This is not true at all. Law firms don't just toss out all applications below top X%.


This is absolutely true, and you are completely wrong about this. I've actually seen the recruitment chart that a major vault top 10 law firm uses to screen candidates. You literally cannot get an interview (absent some extenuating circumstances like you're the daughter of a major client) unless you are in the X percentile of Y school. That doesn't mean that you'll get a job, but they cannot interview you. I also know that to be the case at several other major firms.

If you put in very little work, you're very likely to do poorly. If you do a lot of work, then you are going to do better


Yep, that's the point.

Your entire premise is based on this false idea that more work leads to better grades (even accounting for people spinning their wheels etc.) but that just is not true.

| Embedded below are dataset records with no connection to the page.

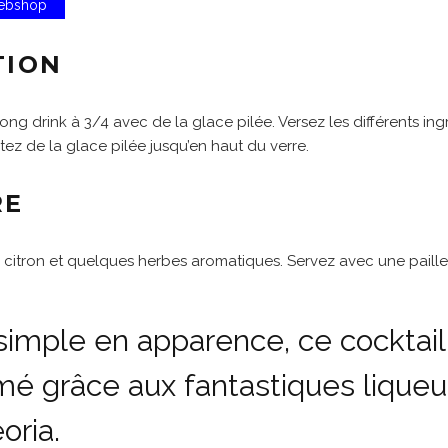
Webshop
TION
ong drink à 3/4 avec de la glace pilée. Versez les différents in
tez de la glace pilée jusqu’en haut du verre.
RE
citron et quelques herbes aromatiques. Servez avec une paille
simple en apparence, ce cocktail
mé grâce aux fantastiques liqueu
oria.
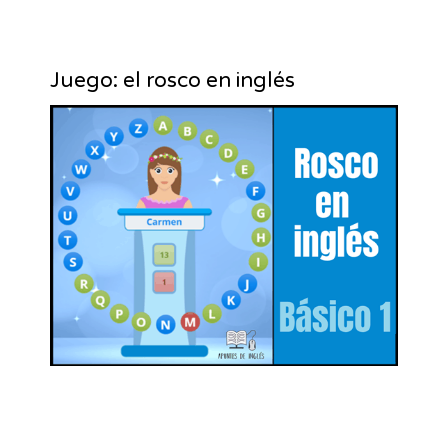
Juego: el rosco en inglés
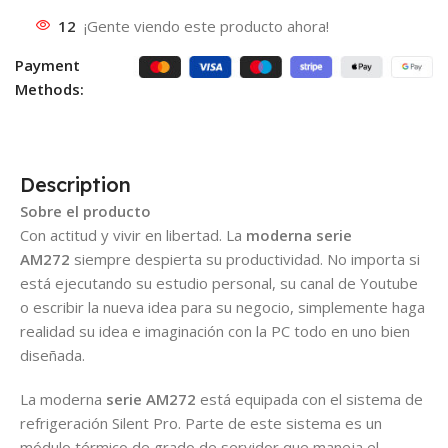
12
¡Gente viendo este producto ahora!
Payment
Methods:
Description
Sobre el producto
Con actitud y vivir en libertad. La
moderna serie
AM272
siempre despierta su productividad. No importa si
está ejecutando su estudio personal, su canal de Youtube
o escribir la nueva idea para su negocio, simplemente haga
realidad su idea e imaginación con la PC todo en uno bien
diseñada.
La moderna
serie AM272
está equipada con el sistema de
refrigeración Silent Pro. Parte de este sistema es un
módulo térmico de grado de servidor que maneja el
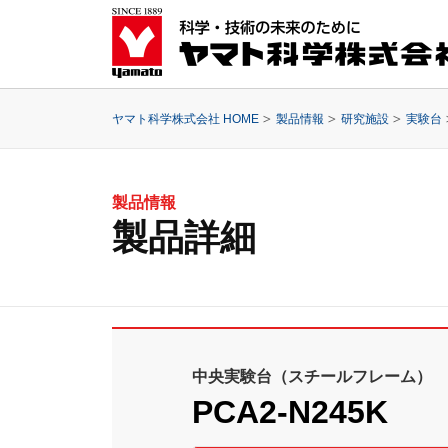
ヤマト科学株式会社 HOME
製品情報
研究施設
実験台
製品情報
製品詳細
中央実験台（スチールフレーム）
PCA2-N245K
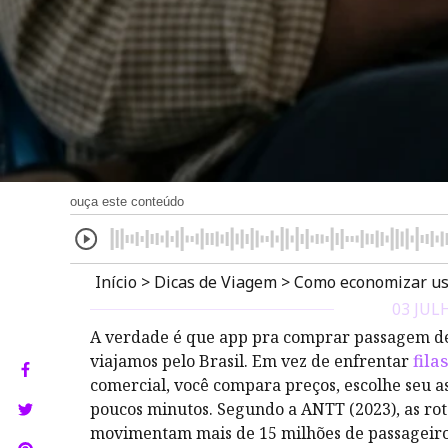
ouça este conteúdo
Início
>
Dicas de Viagem
>
Como economizar us
03 JUL
A verdade é que app pra comprar passagem d
viajamos pelo Brasil. Em vez de enfrentar
filas
comercial, você compara preços, escolhe seu as
poucos minutos. Segundo a ANTT (2023), as rota
movimentam mais de 15 milhões de passageiros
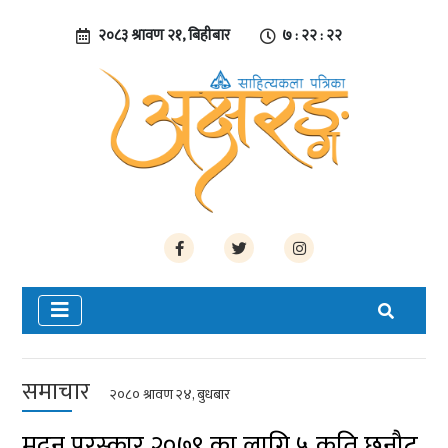
२०८३ श्रावण २१, बिहीबार
७ : २२ : २३
समाचार
२०८० श्रावण २४, बुधबार
मदन पुरस्कार २०७९ का लागि ५ कृति छनौट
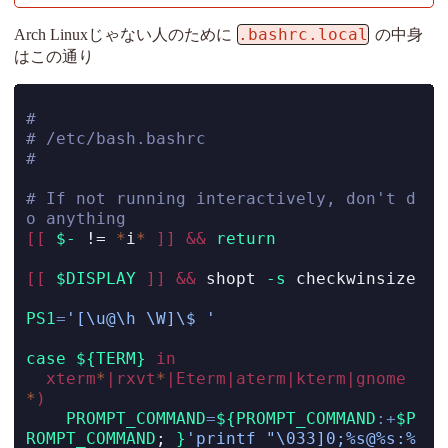
.bashrc.local
Arch Linuxじゃない人のために
の中身
はこの通り
#
# /etc/bash.bashrc
#
# If not running interactively, don't d
o anything
[[
$-
!=
*
i
*
]]
&&
return
[[
$DISPLAY
]]
&&
shopt
-s
 checkwinsize
PS1
=
'[\u@\h \W]\$ '
case
${TERM}
in
xterm
*
|
rxvt
*
|
Eterm
|
aterm
|
kterm
|
gnome
*
)
PROMPT_COMMAND
=
${PROMPT_COMMAND
:+
$P
ROMPT_COMMAND
; 
}
'printf "\033]0;%s@%s:%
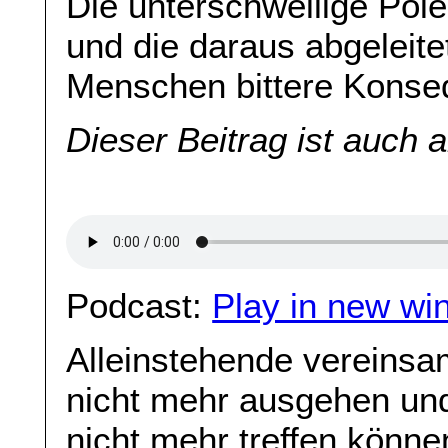
Die unterschwellige Pol
und die daraus abgeleitet
Menschen bittere Kons
Dieser Beitrag ist auch 
Podcast:
Play in new wi
Alleinstehende vereins
nicht mehr ausgehen un
nicht mehr treffen könne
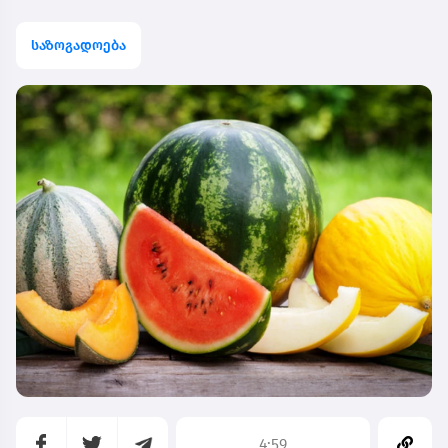
საზოგადოება
4:59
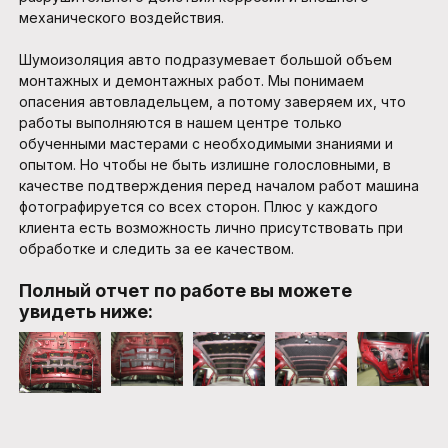
механического воздействия.
Шумоизоляция авто подразумевает большой объем
монтажных и демонтажных работ. Мы понимаем
опасения автовладельцем, а потому заверяем их, что
работы выполняются в нашем центре только
обученными мастерами с необходимыми знаниями и
опытом. Но чтобы не быть излишне голословными, в
качестве подтверждения перед началом работ машина
фотографируется со всех сторон. Плюс у каждого
клиента есть возможность лично присутствовать при
обработке и следить за ее качеством.
Полный отчет по работе вы можете
увидеть ниже:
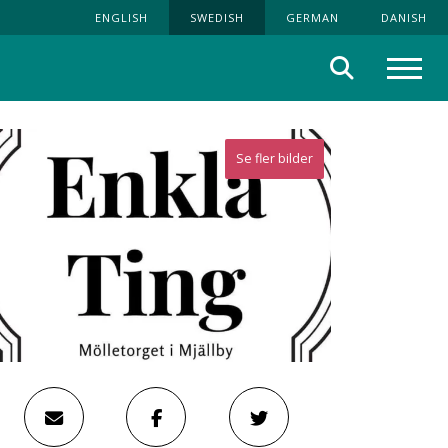
ENGLISH
SWEDISH
GERMAN
DANISH
Sök
Meny
Se fler bilder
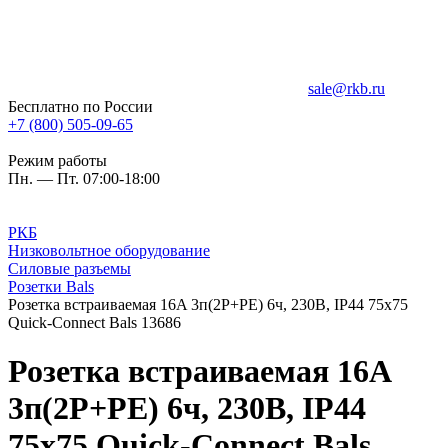
sale@rkb.ru
Бесплатно по России
+7 (800) 505-09-65
Режим работы
Пн. — Пт. 07:00-18:00
РКБ
Низковольтное оборудование
Силовые разъемы
Розетки Bals
Розетка встраиваемая 16A 3п(2P+PE) 6ч, 230В, IP44 75x75
Quick-Connect Bals 13686
Розетка встраиваемая 16A
3п(2P+PE) 6ч, 230В, IP44
75x75 Quick-Connect Bals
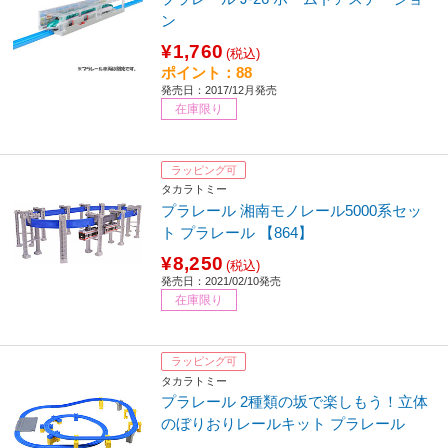
ン
¥1,760
(税込)
ポイント：88
発売日：2017/12月発売
在庫限り
ラッピング可
タカラトミー
プラレール 湘南モノレール5000系セッ
ト プラレール 【864】
¥8,250
(税込)
発売日：2021/02/10発売
在庫限り
ラッピング可
タカラトミー
プラレール 2種類の坂で楽しもう！立体
のぼりおりレールキット プラレール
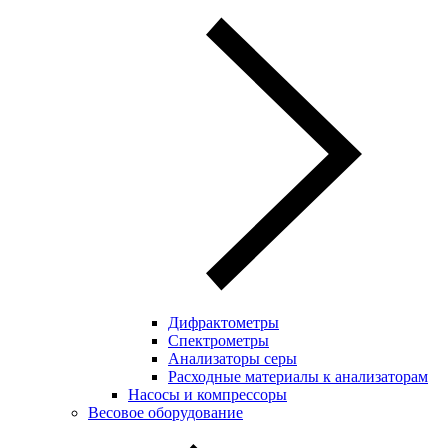
Дифрактометры
Спектрометры
Анализаторы серы
Расходные материалы к анализаторам
Насосы и компрессоры
Весовое оборудование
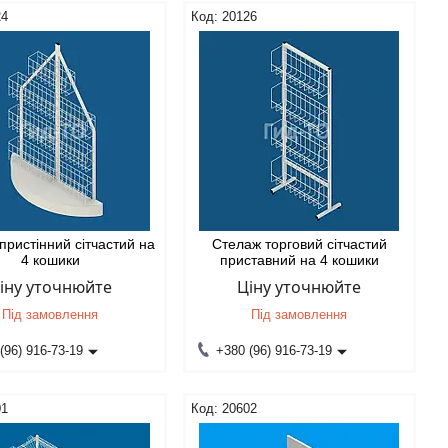
24
20126
пристінний сітчастий на
Стелаж торговий сітчастий
4 кошики
приставний на 4 кошики
іну уточнюйте
Ціну уточнюйте
Під замовлення
Під замовлення
(96) 916-73-19
+380 (96) 916-73-19
01
20602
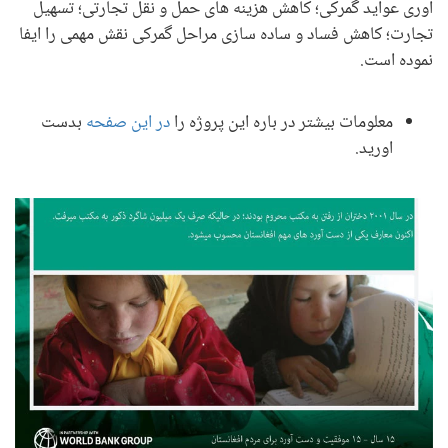
آوری عواید گمرکی؛ کاهش هزینه های حمل و نقل تجارتی؛ تسهیل
تجارت؛ کاهش فساد و ساده سازی مراحل گمرکی نقش مهمی را ایفا
نموده است.
معلومات بیشتر در باره این پروژه را
در این صفحه
بدست
اورید.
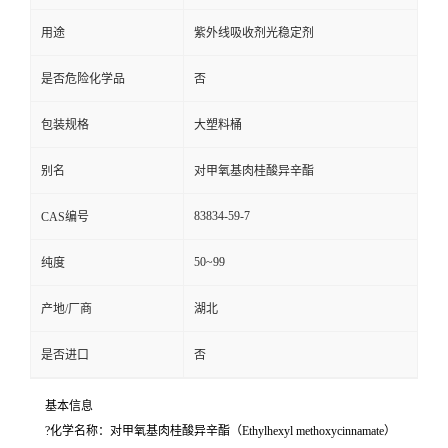
用途
紫外线吸收剂光稳定剂
是否危险化学品
否
包装规格
大塑料桶
别名
对甲氧基肉桂酸异辛酯
83834-59-7
CAS编号
50~99
纯度
产地/厂商
湖北
是否进口
否
基本信息
?化学名称：对甲氧基肉桂酸异辛酯（Ethylhexyl methoxycinnamate）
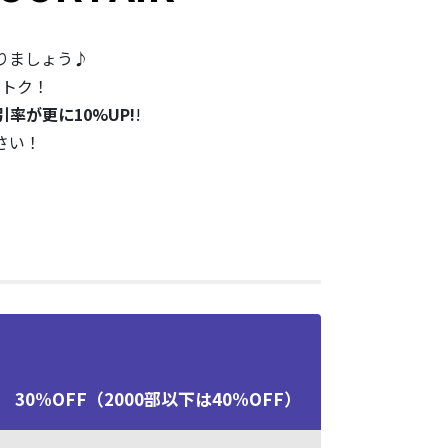
りましょう♪
オトク！
率が更に10%UP!
!
さい！
30%OFF（2000部以下は40%OFF）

I think what you're saying here is that some people will reach a ceiling and no matter how hard they work they will not get in the top 10%. I'm not trying to put words into your mouth, but I think that's what you're driving at. Please correct me if I'm misunderstanding. If that's your point, then I agree. I think that actually supports my point then to some degree. If I'm incapable of getting in the top 10% then I'm wasting my time trying and I should go to a school where I just need to be in the top 50% to get a big law job.

I guess your broader point is that you won't work harder, even if you know you need to get into the top 10% to achieve your goals? If that's your point, then I completely disagree. As you allude to in your post, it is much harder to get into the top 10% than to land in the middle of your class. I think that if I know that I'm going to need to be in the top 10% then I'm going to work a lot harder regardless of whether I actually attain that goal or not.

Law school isn't about "who knows the most law" it's about "who can write the best exam in the eyes of that professor".


I mostly disagree with this statement. Essentially you are saying law school grades are random, which is absolutely not the case. The same students consistently do well throughout law school, which refutes any assertion that grades are random - their performance must be linked to something those students are doing in their exams. Maybe you're saying that some students are better exam takers? If that's the case, then there has to be some benefit to working on your exam taking skills. That approach certainly works for the LSAT and all standardized tests.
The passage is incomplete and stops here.